Today we visited the Audley Boatshed which was first established 1893. Our plan was to paddle a canoe upstream along the Hacking River’s tributary Kangaroo Creek and have a relaxing time. And that we did.
We set out from the Audley Weir, then up Kangaroo Creek until we arrived at a small waterfall. The views along the creek are breathtaking as we glide through rain forest and lush bushland.
Kangaroo Creek, a tributary of the Hacking River, is the other major stream in Royal National Park and flows through open forest sandstone country to the west. Its catchment is almost wholly contained within Royal National Park and is largely undisturbed.
The catchment is mostly bush land and there is very little residential run off which makes the quality of the creek water close to the water quality that would have existed before European settlement. It’s crystal clear.
The cleared areas of the flats where the picnic facilities have been erected give way to steep sandstone cliffs and slopes with terraces which display a range of eco-systems, including rainforest, heathlands, eucalypt forest and wetlands.

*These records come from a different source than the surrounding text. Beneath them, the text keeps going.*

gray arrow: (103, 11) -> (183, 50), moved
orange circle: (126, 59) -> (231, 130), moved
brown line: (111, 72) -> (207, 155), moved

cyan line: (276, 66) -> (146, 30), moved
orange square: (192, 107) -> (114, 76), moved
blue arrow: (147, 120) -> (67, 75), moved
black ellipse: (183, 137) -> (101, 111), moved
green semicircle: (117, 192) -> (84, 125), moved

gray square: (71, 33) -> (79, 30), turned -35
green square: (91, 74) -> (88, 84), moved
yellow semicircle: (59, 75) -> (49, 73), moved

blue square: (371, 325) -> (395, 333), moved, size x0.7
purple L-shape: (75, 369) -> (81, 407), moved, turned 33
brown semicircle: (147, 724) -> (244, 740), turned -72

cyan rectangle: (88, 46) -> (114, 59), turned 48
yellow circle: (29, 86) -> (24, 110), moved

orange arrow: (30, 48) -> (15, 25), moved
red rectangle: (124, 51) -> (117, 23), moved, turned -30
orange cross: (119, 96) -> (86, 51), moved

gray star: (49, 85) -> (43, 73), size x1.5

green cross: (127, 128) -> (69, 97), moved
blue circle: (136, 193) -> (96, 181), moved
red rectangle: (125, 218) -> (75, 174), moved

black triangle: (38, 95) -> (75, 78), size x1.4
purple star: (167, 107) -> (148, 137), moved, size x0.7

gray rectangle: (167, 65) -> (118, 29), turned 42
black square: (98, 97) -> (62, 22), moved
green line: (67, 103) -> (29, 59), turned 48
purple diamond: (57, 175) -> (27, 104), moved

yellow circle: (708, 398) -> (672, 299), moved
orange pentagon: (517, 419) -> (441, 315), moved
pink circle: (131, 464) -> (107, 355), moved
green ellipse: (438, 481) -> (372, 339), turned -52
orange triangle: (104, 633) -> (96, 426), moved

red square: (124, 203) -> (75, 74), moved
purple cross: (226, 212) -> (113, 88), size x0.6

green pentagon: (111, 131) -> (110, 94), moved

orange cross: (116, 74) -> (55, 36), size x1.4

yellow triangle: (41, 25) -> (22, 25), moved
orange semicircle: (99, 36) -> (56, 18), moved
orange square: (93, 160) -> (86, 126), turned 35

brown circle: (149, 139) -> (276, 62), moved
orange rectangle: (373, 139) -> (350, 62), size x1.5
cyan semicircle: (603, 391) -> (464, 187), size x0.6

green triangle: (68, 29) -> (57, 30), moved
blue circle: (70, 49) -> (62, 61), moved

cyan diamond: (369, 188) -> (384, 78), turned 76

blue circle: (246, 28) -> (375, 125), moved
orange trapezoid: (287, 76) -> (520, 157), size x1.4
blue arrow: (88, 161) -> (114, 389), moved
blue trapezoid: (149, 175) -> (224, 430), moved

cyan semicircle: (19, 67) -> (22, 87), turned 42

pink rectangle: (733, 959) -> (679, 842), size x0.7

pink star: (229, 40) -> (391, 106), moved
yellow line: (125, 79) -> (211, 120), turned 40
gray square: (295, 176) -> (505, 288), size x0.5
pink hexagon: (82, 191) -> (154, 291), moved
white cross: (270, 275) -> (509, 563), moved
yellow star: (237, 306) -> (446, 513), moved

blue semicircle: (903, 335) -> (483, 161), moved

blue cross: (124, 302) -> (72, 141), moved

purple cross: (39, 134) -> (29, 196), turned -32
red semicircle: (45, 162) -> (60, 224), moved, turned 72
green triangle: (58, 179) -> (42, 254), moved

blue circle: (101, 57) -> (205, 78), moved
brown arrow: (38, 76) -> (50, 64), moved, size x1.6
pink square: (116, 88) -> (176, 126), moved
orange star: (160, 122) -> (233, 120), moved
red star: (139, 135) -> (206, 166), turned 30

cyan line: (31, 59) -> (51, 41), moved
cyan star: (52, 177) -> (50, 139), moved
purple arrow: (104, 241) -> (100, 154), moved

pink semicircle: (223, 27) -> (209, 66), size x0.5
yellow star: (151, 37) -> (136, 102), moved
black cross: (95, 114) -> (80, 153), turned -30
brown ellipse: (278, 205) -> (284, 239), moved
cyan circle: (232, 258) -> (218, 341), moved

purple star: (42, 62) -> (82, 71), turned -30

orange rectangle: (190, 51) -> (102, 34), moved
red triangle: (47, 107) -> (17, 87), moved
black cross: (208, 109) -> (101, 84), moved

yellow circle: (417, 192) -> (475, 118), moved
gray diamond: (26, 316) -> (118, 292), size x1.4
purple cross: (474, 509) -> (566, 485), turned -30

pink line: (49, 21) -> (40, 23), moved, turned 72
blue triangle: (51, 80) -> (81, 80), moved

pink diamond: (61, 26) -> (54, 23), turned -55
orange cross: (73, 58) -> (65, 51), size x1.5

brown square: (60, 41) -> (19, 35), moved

The records of the National Park show that there is a diversity of vegetation that provides for a range of habitats for many native vertebrates and invertebrates.
Apparently there are many rare or threatened species including 43 species of mammals, 241 species of birds, 30 species of amphibians and 40 species of reptiles. These species include possums, sugar gliders, bats and wallabies and sometimes Koalas but platypus have not been recorded for many years.
The most recognized species of birds include the sulphur-crested cockatoos, crimson rosellas, yellow-tailed black cockatoos, kookaburras and rainbow lorikeets. We saw one brightly coloured red, black and grey bird.
The Kangaroo Creek tributary of the Hacking River is a beautiful and peaceful place to embrace nature.